The human brain evolved because early humans developed technology?
A Lund University study appearing in this month’s Journal of Human Evolution claims that the earliest Homo sapiens sapiens “wandered across Africa” for over 100,000 years “looking like us anatomically but not thinking the way we do today.” They believe these poor ignorant creatures evolved better brain power because they figured out how to think abstractly and work together to develop technology.
Making the usual claim that the present human species evolved in Africa 200,000 years ago, the archaeological team draws its conclusions based on spearheads excavated from a South African cave called Hollow Rock Shelter. Those artifacts date from only 80,000 years ago, by their reckoning. They say that these spearheads show an advancing level of technology requiring step by step processes.

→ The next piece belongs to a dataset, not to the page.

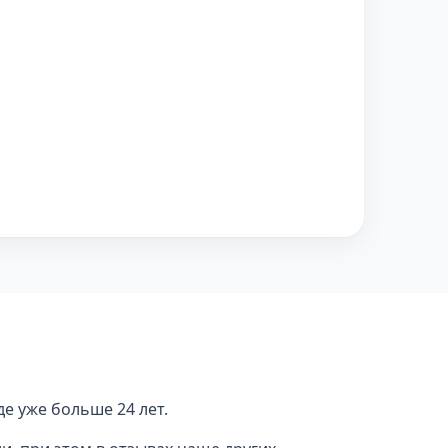
е уже больше 24 лет.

The archaeologists do not believe that any single person or even any single generation could have developed this level of technological advancement. “When the technology was passed from one generation to the next, from adults to children, it became part of a cultural learning process which created a socially more advanced society than before. This affected the development of the human brain and cognitive ability”, says Dr. Anders Högberg.
The usual list of unverifiable assumptions (common ancestry, molecular clock, and evolutionary timetable) which are explored in Feedback: “The Search for the Historical Adam” and Population Genomics form the background for this study. The original article13 does cite other studies showing that the process of learning causes more complete expression of genes, enabling an individual to reach his potential. But some of the biases expressed have implications that make us shudder.
First of all, the authors assume that a low-tech society consists of people who are mentally inferior. Then they assume that such mentally inferior individuals could not possibly figure out how to think abstractly. Problem-solving abilities would require a gargantuan multigenerational society-wide effort.
The media release implies that working hard to think more effectively over time will somehow cause parents to develop some smart genes to pass onto the offspring, facilitating brain evolution. We would concede that the authors did not mean that. The original article states, “By changing the social environment, each generation changes the brains of the next.” In other words, the smarter people would survive to reproduce and produce a smarter population.
The cultural bias present in this article is disturbing. People in low-tech societies may choose to live a simpler life, have limited time to figure out technological advancements, or have a society in which division of labor and specialization of skills is impractical. Furthermore, individuals today are able to develop problem-solving skills. Why should we assume that the same abstract thinking was out of reach for earlier humans? To be blunt, having a lack of technology does not mean that individuals are mentally deficient.
The Bible provides an eyewitness account of early man. Adam possessed the linguistic ability to name the animals and commune with the Lord God. Adam’s son Cain built a city. And just a few generations later we learn the names of pioneers in animal husbandry, metallurgy, and music. Early man was not backwards. He was created in the image of God with a full set of mental faculties and the ability to learn.